--- Available records Enclosed Below ---

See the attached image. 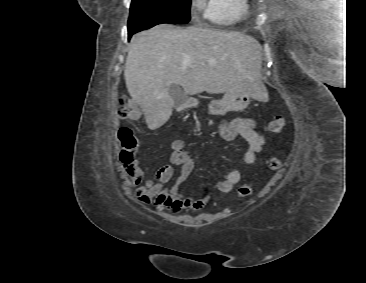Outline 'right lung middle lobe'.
<instances>
[{
	"mask_svg": "<svg viewBox=\"0 0 366 283\" xmlns=\"http://www.w3.org/2000/svg\"><path fill=\"white\" fill-rule=\"evenodd\" d=\"M191 0H132L128 32H139L157 24H185L190 20Z\"/></svg>",
	"mask_w": 366,
	"mask_h": 283,
	"instance_id": "right-lung-middle-lobe-1",
	"label": "right lung middle lobe"
}]
</instances>
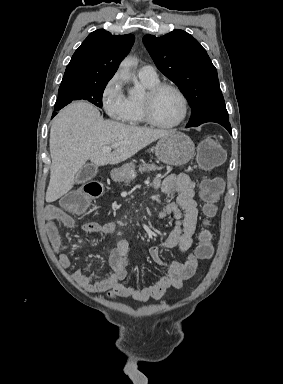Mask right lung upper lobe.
Masks as SVG:
<instances>
[{
    "label": "right lung upper lobe",
    "mask_w": 283,
    "mask_h": 384,
    "mask_svg": "<svg viewBox=\"0 0 283 384\" xmlns=\"http://www.w3.org/2000/svg\"><path fill=\"white\" fill-rule=\"evenodd\" d=\"M134 40L132 34L116 36L103 29L90 33L73 54L61 87L108 83Z\"/></svg>",
    "instance_id": "1"
}]
</instances>
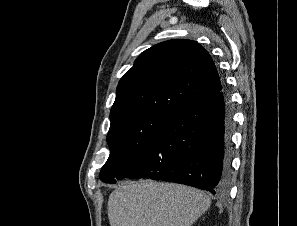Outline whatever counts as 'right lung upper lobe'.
<instances>
[{"label":"right lung upper lobe","mask_w":297,"mask_h":226,"mask_svg":"<svg viewBox=\"0 0 297 226\" xmlns=\"http://www.w3.org/2000/svg\"><path fill=\"white\" fill-rule=\"evenodd\" d=\"M223 84L210 54L197 42L168 40L145 50L120 79L111 124L146 113H173Z\"/></svg>","instance_id":"1"}]
</instances>
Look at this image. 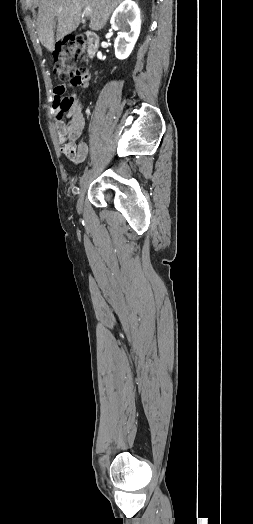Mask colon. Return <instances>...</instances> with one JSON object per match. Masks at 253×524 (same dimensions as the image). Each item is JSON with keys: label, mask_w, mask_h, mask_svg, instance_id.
<instances>
[{"label": "colon", "mask_w": 253, "mask_h": 524, "mask_svg": "<svg viewBox=\"0 0 253 524\" xmlns=\"http://www.w3.org/2000/svg\"><path fill=\"white\" fill-rule=\"evenodd\" d=\"M89 46L87 38L82 35L70 34L65 36L56 44L54 51L53 70L64 87L78 86L85 95L90 93L92 82L85 68L77 67L76 63L83 59L85 51ZM63 92L64 90L61 89ZM74 99L69 96H61L54 102V111L57 116H62L72 108Z\"/></svg>", "instance_id": "colon-1"}]
</instances>
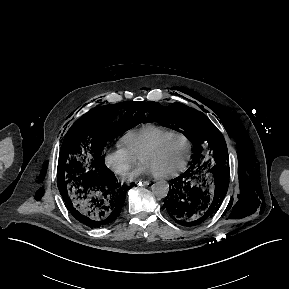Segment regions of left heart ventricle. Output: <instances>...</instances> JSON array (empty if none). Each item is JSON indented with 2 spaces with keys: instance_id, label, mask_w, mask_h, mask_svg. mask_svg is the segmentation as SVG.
Here are the masks:
<instances>
[{
  "instance_id": "left-heart-ventricle-1",
  "label": "left heart ventricle",
  "mask_w": 289,
  "mask_h": 289,
  "mask_svg": "<svg viewBox=\"0 0 289 289\" xmlns=\"http://www.w3.org/2000/svg\"><path fill=\"white\" fill-rule=\"evenodd\" d=\"M188 146L185 140L174 137L164 142L160 148L143 159L154 173L163 174L177 170L186 160Z\"/></svg>"
}]
</instances>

--- End of Enclosed Available records ---

__Instructions to follow__:
Your copy should hold exactly the lines from the line containing "Segment regions of" through the last line of the listing above, both included, and no pictures.

__Response below__:
Segment regions of left heart ventricle. Output: <instances>...</instances> JSON array (empty if none). Each item is JSON indented with 2 spaces with keys: instance_id, label, mask_w, mask_h, mask_svg. mask_svg is the segmentation as SVG.
Here are the masks:
<instances>
[{
  "instance_id": "left-heart-ventricle-1",
  "label": "left heart ventricle",
  "mask_w": 289,
  "mask_h": 289,
  "mask_svg": "<svg viewBox=\"0 0 289 289\" xmlns=\"http://www.w3.org/2000/svg\"><path fill=\"white\" fill-rule=\"evenodd\" d=\"M188 146L185 140L174 137L164 142L160 148L143 159L154 173L163 174L177 170L186 160Z\"/></svg>"
}]
</instances>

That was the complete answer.